Que l’on puisse, sans risquer la disqualification immédiate, étiqueter politiquement telle ou telle science humaine , dire par exemple que l’économie politique est bourgeoise, la sociologie marxiste, la psychanalyse juive ou la démographie fasciste , tient sans doute à l’ambiguïté intrinsèque du rapport du pouvoir et de la science à l’époque moderne.

Rien ne caractérise mieux la modernité que le prestige incomparable qu ’y a acquise celle-ci . Prestige légitime fondé sur le progrès incommensurable des connaissances en tout domaine depuis trois ou quatre siècles . Que ce prestige s’attache à la science en tant que pur objet de connaissance ou bien en tant que fondement d’une technique de plus en plus efficace , qu’importe : il est dans l’ordre des choses .

Mais à partir de ces prémisses raisonnables, certains n’ont pas résisté à la tentation de croire que la science pouvait aussi fonder, désormais, l’exercice du pouvoir. Pour Auguste Comte , après l’âge théologique, puis l’âge métaphysique , vient l’âge scientifique où le pouvoir sera confié non plus aux prêtres ou aux philosophes mais aux savants.

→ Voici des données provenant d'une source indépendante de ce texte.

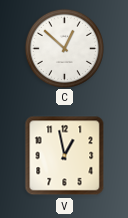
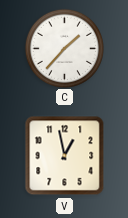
C: 12:52 -> 1:37
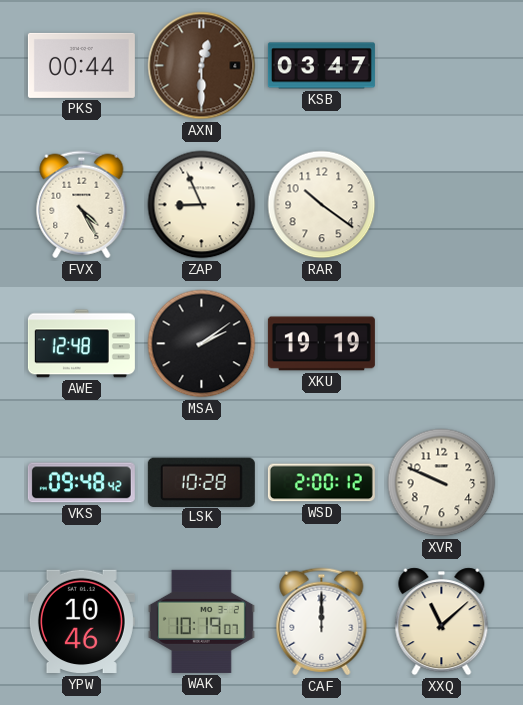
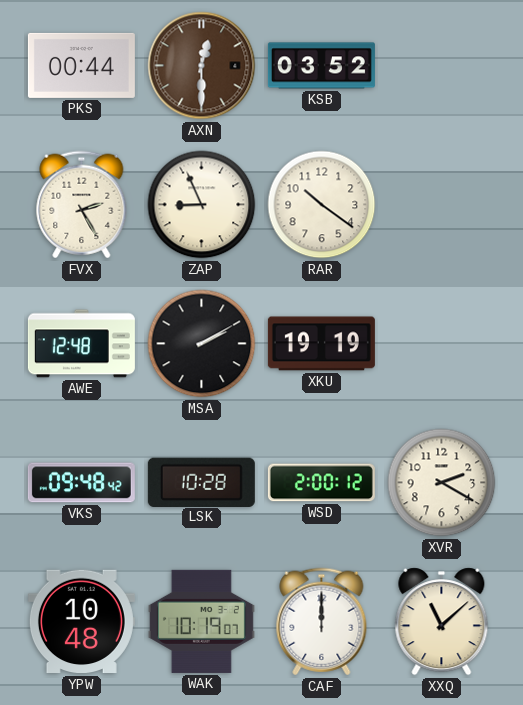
KSB: 03:47 -> 03:52
FVX: 4:25 -> 2:25
MSA: 2:09 -> 2:10
XVR: 9:49 -> 2:20
YPW: 10:46 -> 10:48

Après la grande tentation d’unir le trône et l’autel vient donc celle de conjoindre la République et le laboratoire, et même , comme on le verra, de transformer la République en laboratoire !

Ces risques de collusion d’une science ainsi ouverte au jeu des partis , justifie le procès en objectivité qui ne manque pas de lui être fait ici ou là dès lors qu’elle est susceptible d’intéresser de près ou de loin l’exercice du pouvoir.

D’autant que les sciences susceptibles d’être les plus utiles au gouvernement des hommes , les sciences humaines, sont aussi les plus incertaines . Incertaines dans leur principe : est-il légitime d’assimiler l’homme , être libre , à la matière inerte , de le réduire à un mécanisme ? Incertaines aussi dans leur pratique : trop souvent conjecturales, objet de controverses entre les spécialistes eux-mêmes , la plupart des sciences humaines semblent reposer sur des données aléatoires , des expériences historiques difficilement vérifiables et en tous les cas rarement répétables " toutes choses égales par ailleurs " comme il en va dans les sciences dites " dures ".

La tentation idéologique

Mais tout cela ne serait rien si une circonstance considérablement aggravante n’était encore venue obscurcir la question : l’idéologie , au sens technique du terme tel que les critiques des régimes totalitaires (Arendt, Aron, Besançon etc.) l’ont mis au jour.

L’idéologie est pour une part la continuation des gnoses antiques et médiévales , qui prétendaient sauver l’humanité par le recours à un savoir occulte , réservé à des initiés et fondant ceux-ci à jouer un rôle dirigeant à l’égard de la masse ignorante.

Mais alors que les gnoses antiques se greffaient sur les religions révélées , judaïsme et christianisme principalement , l’idéologie, réalité moderne, se greffe, elle, sur le savoir scientifique . Alors que la gnose se présentait comme une révélation, l’idéologie se présente comme une science. Mais il s’agit d’une fausse science .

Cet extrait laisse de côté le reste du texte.